Luan tinha dois irmãos. Uma menina, de 2 anos, e o irmão mais velho, o ambulante Lucas Nogueira, 23, que disse que foi duas vezes à delegacia, mas, lá, o delegado não quis ouvir a versão da família porque "a versão dos PMs bastava" e que o boletim de ocorrência foi negado a ele.

Procurado, o ouvidor da Polícia de São Paulo, Julio Cesar Neves, afirmou que o delegado, como autoridade policial, pode decidir ouvir ou não a testemunha. "No entanto, o garoto foi morto com um tiro na nuca. Não ouvir muitas pessoas, pode parecer falta de interesse em investigar", disse.

Neves afirmou que enviou um ofício à Corregedoria da Polícia Civil para que o delegado explique por que decidiu não ouvir a família e ao MP (Ministério Público) para que o órgão acompanhe a investigação.

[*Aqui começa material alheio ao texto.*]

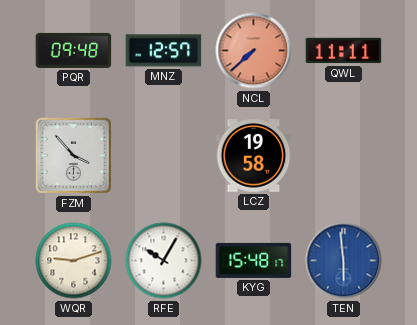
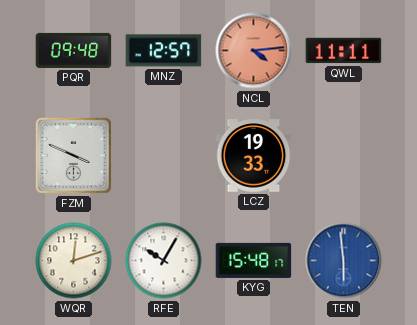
NCL: 7:38 -> 4:14
FZM: 3:53 -> 3:49
LCZ: 19:58 -> 19:33
WQR: 9:12 -> 12:12
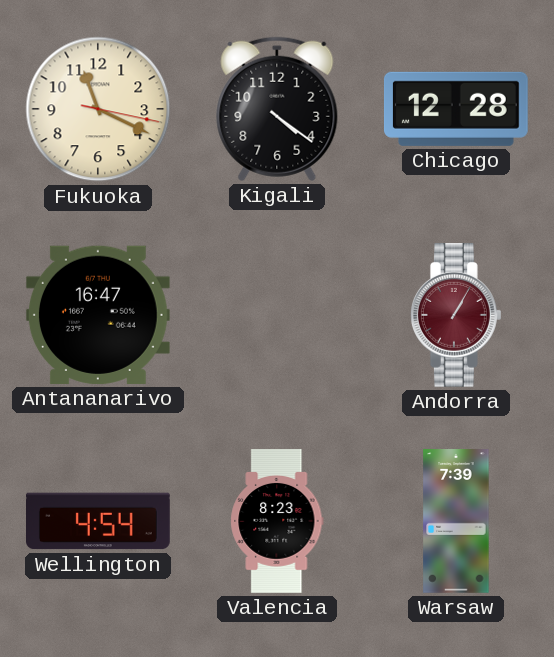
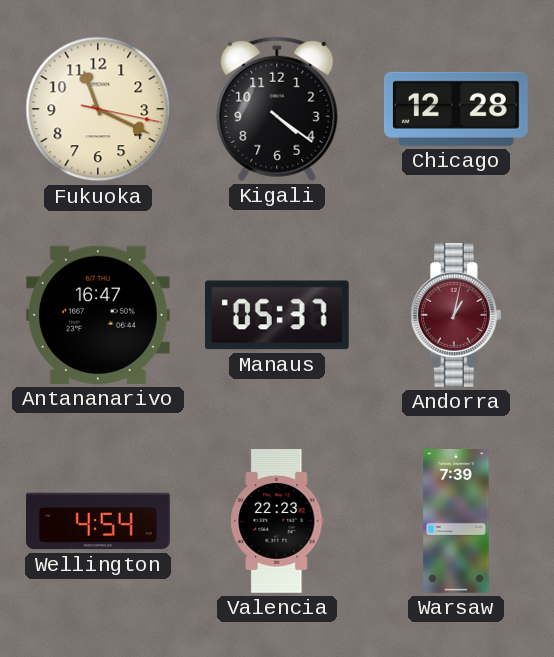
Manaus: none -> 05:37
Andorra: 1:05 -> 1:02
Valencia: 8:23 -> 22:23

Dois jovens que estavam na rua quando ocorreu a ação policial afirmaram ter sido ameaçados pelos PMs. Eles pediram para não ser identificados por medo de represália. "Chegaram correndo e deram um tiro para cima. Depois, mais dois em direção da gente. Aí pegou o Luan", disse ao UOL.

"Me pegaram pelo colarinho [da camiseta], ameaçaram quebrar a minha cara, caso eu colocasse a culpa neles [policiais]", afirmou. O jovem diz ter sido ameaçado na frente da mãe e de amigos, que teriam interferido na abordagem até ele ser largado pelo PM.

O advogado Ariel de Castro Alves, membro do Condepe (Conselho de Defesa dos Direitos da Pessoa Humana) presta apoio à família. "Moradores viram PMs tirarem o corpo do lugar, para colocá-lo próximo de uma moto furtada. Uma testemunha viu o PM sair dando risadas e dizendo 'subiu mais um', com referência à morte do Luan", disse.

Ainda de acordo com o conselheiro, os jovens que tentaram retornar depois para prestar socorro ao estudante foram ameaçados e expulsos pelos PMs. "Não deixaram a mãe e o irmão ver o corpo. Eles só ficaram sabendo que era o Luan pelos relatos das testemunhas. PMs mandaram a mãe calar a boca e ir para casa", afirmou Alves.

"Eu só reconheci pelo tênis. Os PMs disseram que não era meu filho e me mandaram ir embora", disse a mãe.